© JUNGE FREIHEIT Verlag GmbH & Co.  www.jungefreiheit.de  45/12 02. November 2012

Grüße aus Wien
Elan und Stillstand
Michael Howanietz

Der österreichische Nationalfeiertag wird in Wien traditionell mit einer „Leistungsschau“ des Bundesheeres begangen. Der Ansturm war enorm. Hunderttausende tummelten sich am vergangenen Freitag auf dem Heldenplatz vor der Hofburg, um der Angelobung von 1.000 Jungmännern beizuwohnen und um ausgestellte Panzer, Kampfhubschrauber und den Eurofighter zu bestaunen.

Kinder erkletterten übermannshohe Panzerfahrzeuge, wohnten Demonstrationen zum raschen Brückenbau bei, warteten geduldig vor hoch aufragenden Kletterwänden und dem kleinen Oval, in dem sie eine Runde hoch zu Pferde zurücklegen durften.

Parallel dazu hatten viele Besucher rasch auch den nebenan liegenden Rathausplatz für sich entdeckt, auf dem Wissenswertes über die Blaulichtorganisationen zu erfahren und zu sehen war. Die auch zur Finanz- und Feuerwehrstadträtin berufene Vizebürgermeisterin, die wenige Monate zuvor drei Feuerwachen hatte schließen lassen, um „die Sicherheit in der Stadt zu erhöhen“, glänzte wohlweislich durch Abwesenheit.

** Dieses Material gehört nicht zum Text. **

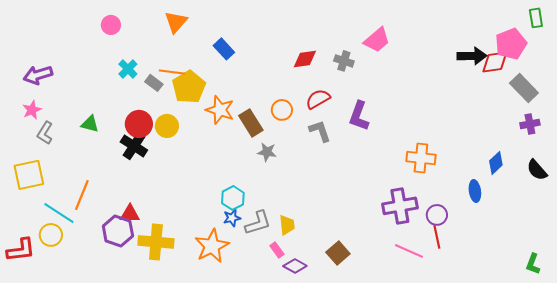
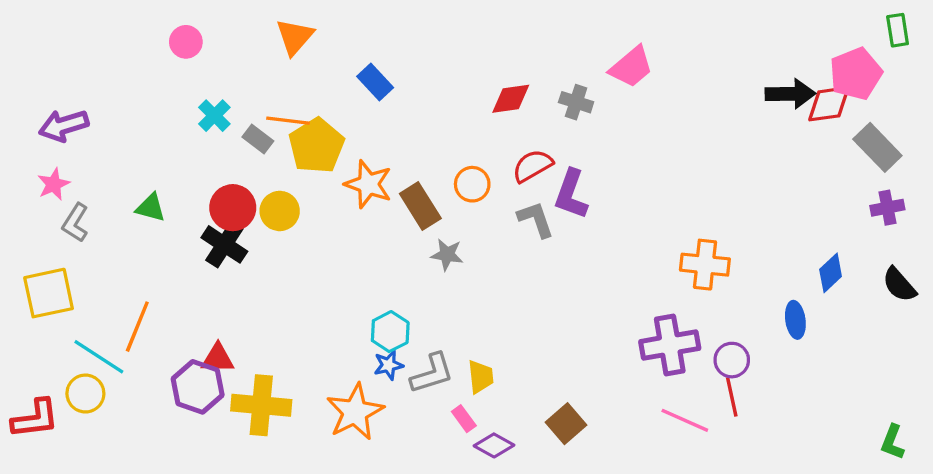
purple L-shape: (359, 116) -> (571, 194), moved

Das taten auch die Volksvertreter, die sich beim „Tag der offenen Tür“ im benachbarten Parlament den Fragen ihrer Wähler hätten stellen können. Immerhin fanden sich Mandatsträger von vier der fünf Parlamentsfraktionen in den Sprechzimmern ein, um bald festzustellen, daß die Besucher, die gut zur Hälfte Touristen waren, mehr Interesse an der Architektur des Gebäudes denn an den Architekten der mit zunehmender Skepsis verfolgten politischen Skandalvorgänge im Land zeigten. Das von Jörg Haider gegründete Bündnis Zukunft Österreich (BZÖ) verweigerte sich dem Anlaß überhaupt, vermutlich um die eigenen Abgeordneten durchzuzählen, von denen bereits fünf zu dem vom Austro-Milliardär begründeten Team Stronach gewechselt sind.

Gegen 17 Uhr legte sich allmählich die Dunkelheit eines kühlen Herbstabends über die Schauplätze. Das Publikum verlief sich, um sich kurz vor 20 Uhr vor dem häuslichen Bildschirm einzufinden und der Ansprache des Bundespräsidenten Heinz Fischer zu lauschen. Dessen vom Timbre säuselnder Zugluft und der körpersprachlichen Dynamik eines Schlafenden getragene Feiertagsbotschaft brachte den Zuseher auf den Boden der Tatsachen zurück. Die Dynamik der Gefechtsvorführungen des Jägerbataillons 25 sowie die Exerziervorführung der Garde war da schon wieder längst vergessen.